As with all spiritual disciplines and creative endeavours it’s hard work to start with and requires a fair degree of effort as well as the will to ignore that voice that worries about what people will think. However, once I put the pencil on the paper and begin to dig a creative well, the feeling of the place begins to shift and change.

I find that even the most unpromising of corners begin to open up if you look at them for long enough (drawing car park entrance ramps appears to be my penchant at the moment for some reason). Spending time there, genuinely being there and genuinely seeing what is, you start to experience the place in a deeper way. Maybe it’s the way the shadows fall across some steps, or the reflection of sunlight from an office window or the interweaving of different layers of the city, stairs, underpasses and multi-storey car parks. Something will eventually catch your eye and, like a seedling pushing its way through concrete, beauty breaks through.

 

But more than the beauty of the physical is the beauty of the stories that interweave in that space. There is no surer way to get people to come and talk than setting up an easel and starting to draw. Somehow it breaks people open. Even before I start and I’m staring at a blank sheet of paper passers by will glance or smile or stop to chat.

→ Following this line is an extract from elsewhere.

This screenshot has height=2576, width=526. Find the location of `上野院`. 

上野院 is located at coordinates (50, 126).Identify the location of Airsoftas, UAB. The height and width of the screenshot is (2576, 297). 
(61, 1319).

And people share moments of their lives offering glimpses of who they really are…

…The little girl hiding behind my easel with a water pistol ready to jump out and squirt her mum…

…The lady in a summer dress and the aura of alcohol at 2pm touching my arm and telling me to remember her as the first person who told me how brilliant my work is…

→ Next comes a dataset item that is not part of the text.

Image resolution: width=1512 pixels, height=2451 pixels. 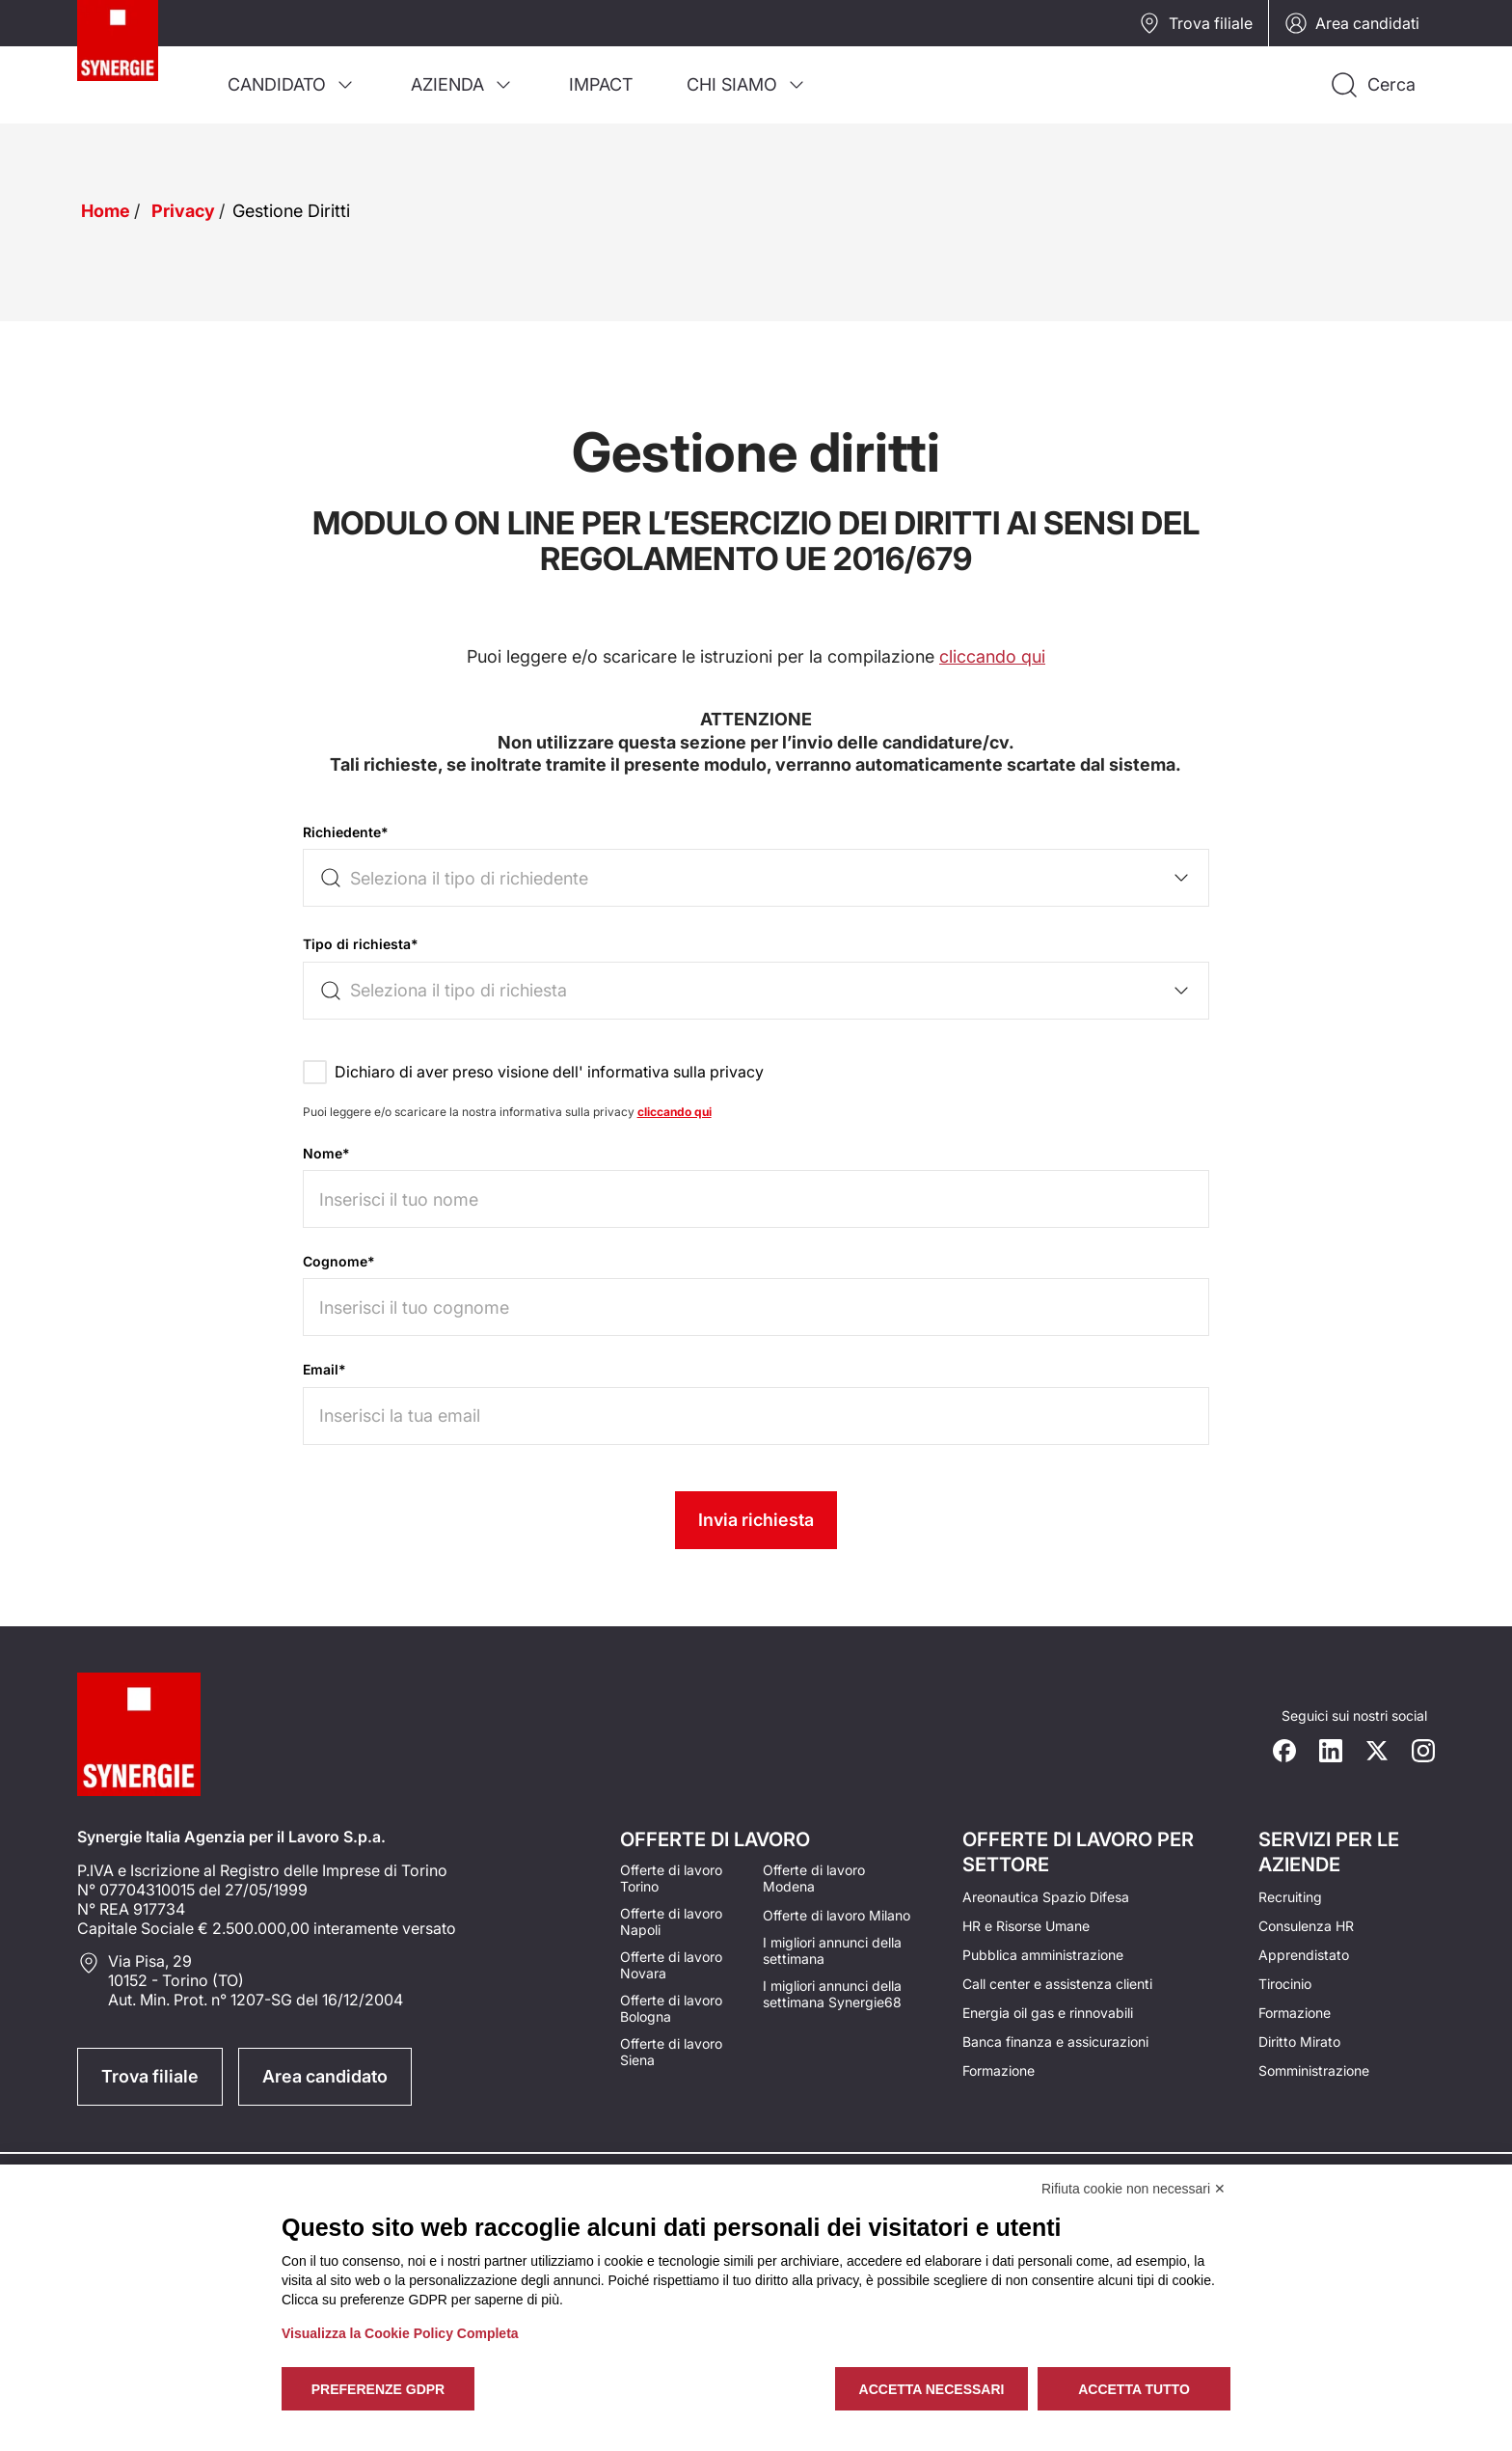 What do you see at coordinates (1045, 1897) in the screenshot?
I see `Areonautica Spazio Difesa` at bounding box center [1045, 1897].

…The elderly gentleman manoeuvring his mobility scooter to get a better look and then showing me the miniatures he paints to sell in a charity shop, telling me about the paintings he has hanging in galleries across Europe and about caring for his wife with dementia…

…The skater dude with a tightly rolled cigarette in his mouth talking about how he spent days drawing a bowling green when he lived in Spain…

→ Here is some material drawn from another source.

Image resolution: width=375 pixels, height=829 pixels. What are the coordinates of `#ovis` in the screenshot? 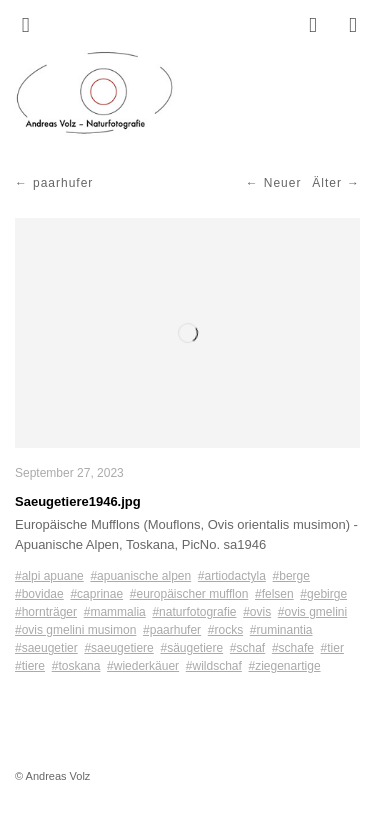 It's located at (257, 612).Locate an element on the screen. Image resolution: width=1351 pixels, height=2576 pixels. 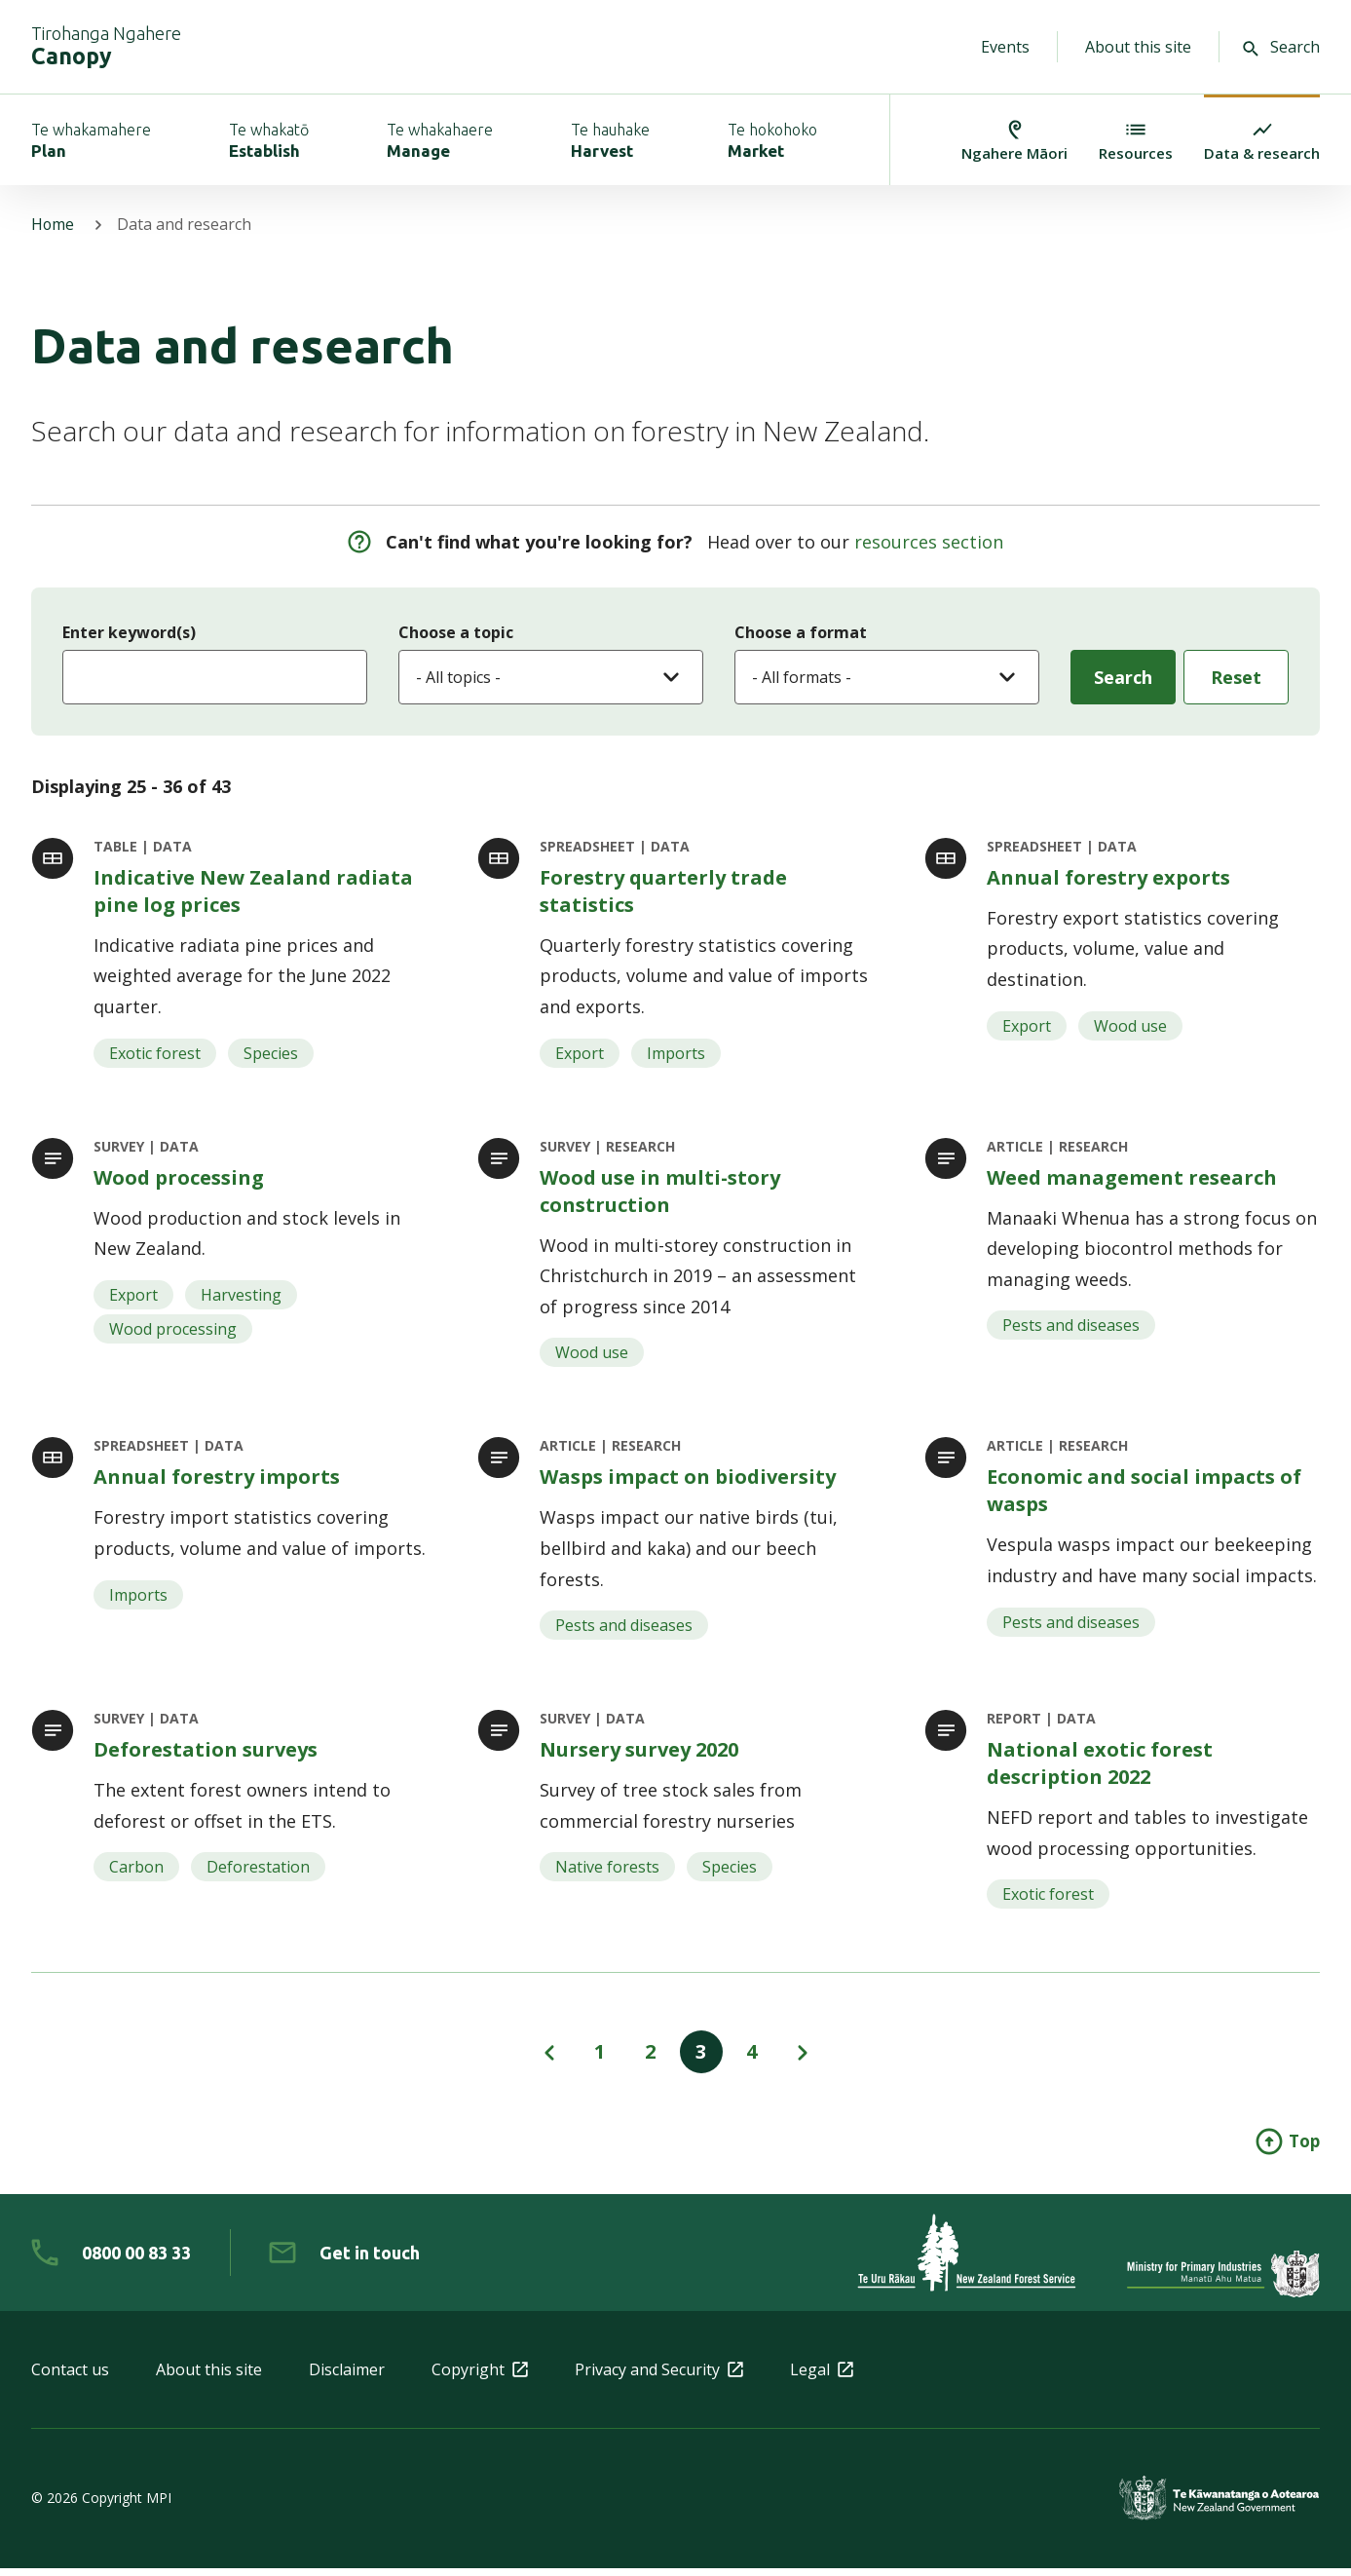
[0 8 0 0. 0 0. 8 3. 3 3] is located at coordinates (111, 2260).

…And so on – the weaving of people’s ordinary stories in an ordinary place – until I am overwhelmed by the intensity of the experience. 

 

I hesitate to say that every space is a sacred space, by definition if you say that everywhere is special then nowhere is really special, but perhaps every space has the potential to be sacred no matter how unpromising it may seem at first. So, when anyone stops to notice and waits in order to see what is really there. When someone stops to listen and hear the unheard stories that criss-cross each other without ever touching, the sacred comes to birth.